After months of remaining neutral, Mr. Clyburn offered Mr. Biden a full-throated endorsement on Wednesday before a bank of television cameras and photographers at a news conference outside Charleston. On Saturday, nearly 50 percent of South Carolina voters said Mr. Clyburn’s support was an important factor in their decision, according to exit polls.

Even more crucial to Mr. Biden was his service as vice president under the nation’s first black president, a relationship that earned him a reservoir of good will in a state where 56 percent of the Democratic electorate on Saturday was African-American, according to exit polls.

“He was Obama’s vice president and he stuck by him,” said Luther Johnson, a Columbia resident who came to see Mr. Biden at a black-owned barber shop on Friday.

Mr. Biden was noticeably more at ease as he wound his way through South Carolina’s churches, barber shops and barbecue joints than he had been in Iowa and New Hampshire. As he likes to remind people here, he has vacationed in the state’s Lowcountry for decades and, as a young senator mourning the death of his first wife, forged a close friendship with Ernest F. Hollings, South Carolina’s long-serving senator. Indeed, Mr. Biden eulogized both of the state’s 20th-century political titans, Mr. Hollings and the Dixiecrat-turned-Republican Strom Thurmond.

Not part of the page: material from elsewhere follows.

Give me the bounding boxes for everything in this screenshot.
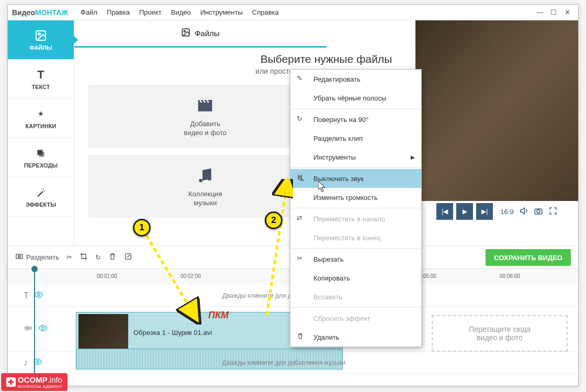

But Mr. Biden did not last long enough in his first two presidential campaigns to make it to South Carolina — Saturday marked his first win there in his three White House bids.

His back-against-the-wall victory was in keeping with South Carolina’s tradition of turning around presidential campaigns. George W. Bush in 2000, Mr. Obama in 2008 and Hillary Clinton in 2016 all revived their candidacies in the state after losing decisively in New Hampshire.

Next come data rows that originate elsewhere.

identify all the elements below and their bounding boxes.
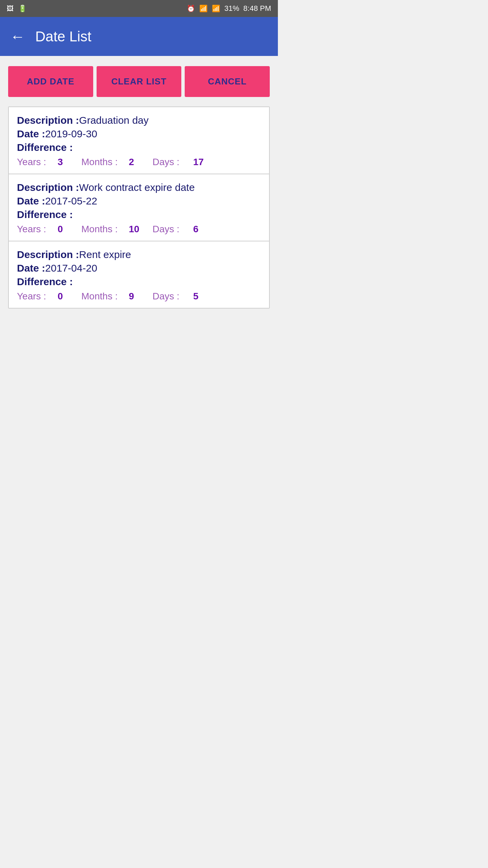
image-icon: 🖼 [7,5,14,13]
item-diff-row-3: Years : 0 Months : 9 Days : 5 [17,291,261,302]
page-title: Date List [35,28,92,45]
back-button[interactable]: ← [10,28,25,45]
date-item-2: Description :Work contract expire date D… [8,174,269,241]
date-item-3: Description :Rent expire Date :2017-04-2… [8,241,269,308]
app-bar: ← Date List [0,17,278,56]
status-bar: 🖼 🔋 ⏰ 📶 📶 31% 8:48 PM [0,0,278,17]
item-difference-label-3: Difference : [17,276,261,288]
item-description-1: Description :Graduation day [17,115,261,126]
add-date-button[interactable]: ADD DATE [8,66,93,97]
signal-icon: 📶 [212,4,220,13]
item-description-2: Description :Work contract expire date [17,182,261,193]
status-icons-right: ⏰ 📶 📶 31% 8:48 PM [187,4,271,13]
item-date-2: Date :2017-05-22 [17,195,261,207]
time-text: 8:48 PM [243,4,271,13]
item-date-3: Date :2017-04-20 [17,262,261,274]
action-button-row: ADD DATE CLEAR LIST CANCEL [8,66,270,97]
alarm-icon: ⏰ [187,4,195,13]
clear-list-button[interactable]: CLEAR LIST [97,66,182,97]
date-list: Description :Graduation day Date :2019-0… [8,106,270,309]
date-item: Description :Graduation day Date :2019-0… [8,107,269,174]
item-difference-label-2: Difference : [17,209,261,220]
item-diff-row-2: Years : 0 Months : 10 Days : 6 [17,224,261,235]
item-date-1: Date :2019-09-30 [17,128,261,140]
item-difference-label-1: Difference : [17,142,261,153]
item-description-3: Description :Rent expire [17,249,261,260]
item-diff-row-1: Years : 3 Months : 2 Days : 17 [17,157,261,167]
cancel-button[interactable]: CANCEL [185,66,270,97]
wifi-icon: 📶 [199,4,208,13]
battery-text: 31% [224,4,239,13]
content-area: ADD DATE CLEAR LIST CANCEL Description :… [0,56,278,309]
status-icons-left: 🖼 🔋 [7,4,27,13]
notification-icon: 🔋 [18,4,27,13]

Mr. Biden’s victory Saturday is no guarantee he will be catapulted to the nomination in the same fashion. Even as voters were going to the polls on Saturday, Mr. Clyburn offered a blistering assessment of Mr. Biden’s organization.

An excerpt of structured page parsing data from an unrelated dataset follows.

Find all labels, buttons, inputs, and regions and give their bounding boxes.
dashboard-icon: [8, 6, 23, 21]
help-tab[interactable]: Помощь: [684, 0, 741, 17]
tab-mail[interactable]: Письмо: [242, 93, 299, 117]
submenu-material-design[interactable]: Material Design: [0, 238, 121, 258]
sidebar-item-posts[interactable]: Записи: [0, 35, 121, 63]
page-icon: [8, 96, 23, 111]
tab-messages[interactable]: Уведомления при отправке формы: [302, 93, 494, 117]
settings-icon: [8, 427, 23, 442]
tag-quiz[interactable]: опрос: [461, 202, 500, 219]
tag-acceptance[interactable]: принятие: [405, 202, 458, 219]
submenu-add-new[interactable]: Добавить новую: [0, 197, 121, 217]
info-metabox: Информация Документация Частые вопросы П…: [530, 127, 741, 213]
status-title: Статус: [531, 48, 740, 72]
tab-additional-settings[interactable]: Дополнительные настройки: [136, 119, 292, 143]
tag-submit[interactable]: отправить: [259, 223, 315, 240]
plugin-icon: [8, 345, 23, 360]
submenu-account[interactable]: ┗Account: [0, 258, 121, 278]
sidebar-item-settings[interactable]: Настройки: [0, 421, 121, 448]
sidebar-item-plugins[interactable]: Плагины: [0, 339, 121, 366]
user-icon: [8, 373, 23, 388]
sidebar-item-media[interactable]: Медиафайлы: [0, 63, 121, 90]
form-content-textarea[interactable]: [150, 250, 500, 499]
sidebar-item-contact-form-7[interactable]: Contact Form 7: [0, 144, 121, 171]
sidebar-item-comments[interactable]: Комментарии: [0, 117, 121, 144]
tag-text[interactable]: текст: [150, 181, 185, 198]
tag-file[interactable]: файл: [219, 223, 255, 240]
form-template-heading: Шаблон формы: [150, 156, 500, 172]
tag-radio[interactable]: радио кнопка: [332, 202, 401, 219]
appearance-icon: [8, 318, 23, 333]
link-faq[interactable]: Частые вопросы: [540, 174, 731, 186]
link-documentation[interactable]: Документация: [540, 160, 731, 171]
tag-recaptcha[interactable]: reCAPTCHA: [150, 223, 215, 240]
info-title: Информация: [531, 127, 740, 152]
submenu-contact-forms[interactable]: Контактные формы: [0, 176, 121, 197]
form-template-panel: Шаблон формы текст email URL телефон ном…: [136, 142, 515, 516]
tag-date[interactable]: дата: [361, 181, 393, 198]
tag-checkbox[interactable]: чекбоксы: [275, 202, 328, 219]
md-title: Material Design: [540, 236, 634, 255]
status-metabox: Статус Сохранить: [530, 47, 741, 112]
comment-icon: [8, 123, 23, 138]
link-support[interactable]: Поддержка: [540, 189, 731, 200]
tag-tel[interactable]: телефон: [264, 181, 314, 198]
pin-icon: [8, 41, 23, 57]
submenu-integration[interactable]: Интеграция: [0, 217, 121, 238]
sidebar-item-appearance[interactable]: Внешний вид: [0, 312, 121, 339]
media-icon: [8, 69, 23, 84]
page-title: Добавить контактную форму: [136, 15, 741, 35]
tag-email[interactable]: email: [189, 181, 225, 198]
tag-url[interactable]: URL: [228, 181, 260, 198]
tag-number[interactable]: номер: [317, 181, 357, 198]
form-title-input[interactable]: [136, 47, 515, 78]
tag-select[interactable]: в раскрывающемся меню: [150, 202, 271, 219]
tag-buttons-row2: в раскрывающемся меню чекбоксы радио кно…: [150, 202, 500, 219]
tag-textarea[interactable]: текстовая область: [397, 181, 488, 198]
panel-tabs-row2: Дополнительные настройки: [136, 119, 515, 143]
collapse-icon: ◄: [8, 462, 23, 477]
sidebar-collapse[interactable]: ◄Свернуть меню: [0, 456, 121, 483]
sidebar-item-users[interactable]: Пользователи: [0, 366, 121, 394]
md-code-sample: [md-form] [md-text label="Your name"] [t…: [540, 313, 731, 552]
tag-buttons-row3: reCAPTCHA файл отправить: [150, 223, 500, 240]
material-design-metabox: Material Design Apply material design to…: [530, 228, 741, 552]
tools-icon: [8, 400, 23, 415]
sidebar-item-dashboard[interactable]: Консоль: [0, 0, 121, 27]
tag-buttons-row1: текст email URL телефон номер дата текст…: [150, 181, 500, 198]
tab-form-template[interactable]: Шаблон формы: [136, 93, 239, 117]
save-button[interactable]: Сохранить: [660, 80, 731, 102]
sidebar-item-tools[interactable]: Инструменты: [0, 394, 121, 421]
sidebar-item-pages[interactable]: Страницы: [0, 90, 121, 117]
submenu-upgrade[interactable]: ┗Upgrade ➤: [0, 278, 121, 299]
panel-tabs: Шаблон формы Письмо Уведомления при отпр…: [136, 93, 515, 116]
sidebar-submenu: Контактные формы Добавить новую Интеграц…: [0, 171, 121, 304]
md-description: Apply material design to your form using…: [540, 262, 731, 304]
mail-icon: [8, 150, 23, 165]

“We will have to sit down and get serious about how we retool this campaign,” the lawmaker said on CNN, adding: “I’m not going to sit back idly and watch people mishandle this campaign.”

Mr. Biden’s operations have been sorely lacking in Super Tuesday states, local Democrats say. Mr. Sanders is poised to rack up hundreds of delegates that day, including in large states like California, and Mr. Bloomberg and Ms. Warren are also in contention to claim delegates.

Mr. Buttigieg is also hoping to be competitive, but on a conference call on Saturday his campaign aides declined to say how many delegates he would need to win to remain viable.

“We really believe this is about limiting Senator Sanders’s lead and making sure that it is possible for an opposing candidate to close the gap in the remaining states that become more friendly,” said Michael Halle, a senior adviser to Mr. Buttigieg.

For his part, Mr. Sanders left South Carolina to rally thousands of voters in Boston on Saturday, a not-so-subtle attempt at beating Ms. Warren in her home state and chasing her out of the race. But speaking to reporters in Columbia, Ms. Warren would not say Massachusetts was a must-win state for her. “I know that Massachusetts is a very progressive state and progressive ideas are very popular,” she said. “And so I’m sure that’s why Bernie is campaigning there.”

And in a sign that Mr. Bloomberg had no intention of yielding to a potential Biden comeback, his campaign announced on Saturday that it had purchased a lengthy block of airtime on multiple national networks for a three-minute commercial on Sunday, styled as an address by Mr. Bloomberg to the American people about the looming threat of the coronavirus. The ad showed Mr. Bloomberg speaking directly into the camera against a backdrop resembling the Oval Office, presenting himself as a strong leader for a time of crisis.

Signaling that he is looking ahead on the primary calendar, Mr. Bloomberg has announced plans to spend the night of Super Tuesday in Florida, the huge March 17 primary state where Mr. Sanders is seen as vulnerable and television advertising often decides elections.

But the impact of Mr. Bloomberg’s paid advertising could be sorely tested across the primary map on Super Tuesday if Mr. Biden’s victory in South Carolina leads to several days of wall-to-wall media coverage treating him as a resurrected political powerhouse.